2021-01-31 12:00:00
Llama Rust SDK preview 0.1.3
The last time I released a preview of Llama's Rust SDK (around 8 months ago) the blog entry was filled with caveats about its limitations. Most of those still apply, but there has been significant progress. The most notable thing is that I now have partial support for the Rust std library.
(Background and terminology: Llama is my project focused on using "other languages" with .NET. Its core component is a compiler that translates LLVM bitcode to .NET CIL. SourceGear.Rust.NET.Sdk (aka the Llama Rust SDK) is an MSBuild project SDK that integrates Rust into the regular .NET build process.)

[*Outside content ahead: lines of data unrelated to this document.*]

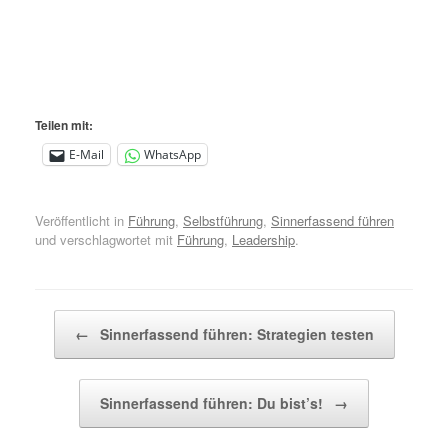
Teilen mit:
E-Mail
WhatsApp
Veröffentlicht in
Führung
,
Selbstführung
,
Sinnerfassend führen
und verschlagwortet mit
Führung
,
Leadership
.
Beitragsnavigation
←
Sinnerfassend führen: Strategien testen
Sinnerfassend führen: Du bist’s!
→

SourceGear.Rust.NET.Sdk version 0.1.3 is available on nuget.org now. This blog entry is a walkthrough of using it to build an actual Rust program.
Reminder: Llama is at the "proof of concept" stage, and is not production ready.
Prerequisites
Llama currently requires .NET 5.0 on one of the following platforms:
Windows (x64)
MacOS (x64)
Ubuntu 18.04 (x64)
And you'll need Rust nightly, plus its `rust-src` component. For this walkthrough, I am using a specific nightly that I know works.

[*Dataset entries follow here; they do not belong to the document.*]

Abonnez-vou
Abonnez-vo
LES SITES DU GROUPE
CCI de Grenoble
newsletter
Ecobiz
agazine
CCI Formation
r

rustup toolchain install nightly-2020-10-13 rustup component add rust-src --toolchain nightly-2020-10-13
ruplacer
For this walkthrough, the demo project is "ruplacer", a utility to find and replace text in multiple files. I found it on GitHub:
https://github.com/TankerHQ/ruplacer
This program has been a handy test case for Llama. It has some dependencies, but not too many. As Llama becomes more capable, I look for slightly-more-difficult projects to build.
If you have Rust installed, you should find it simple to clone the repo and build it with the regular Rust tools:
git clone https://github.com/TankerHQ/ruplacer cd ruplacer cargo build
Both bin and lib
The first challenge with ruplacer is that it builds both a library crate and a binary crate, because src/lib.rs
and src/main.rs
are both present. This is a common practice with Rust, and is perfectly acceptable to Cargo, but it's not really a great fit for how MSBuild works. For example, when working with C#, one csproj file results in building one .NET assembly. Building two assemblies from one project file is not really a thing.
So before we get involved with .NET, let's separate things.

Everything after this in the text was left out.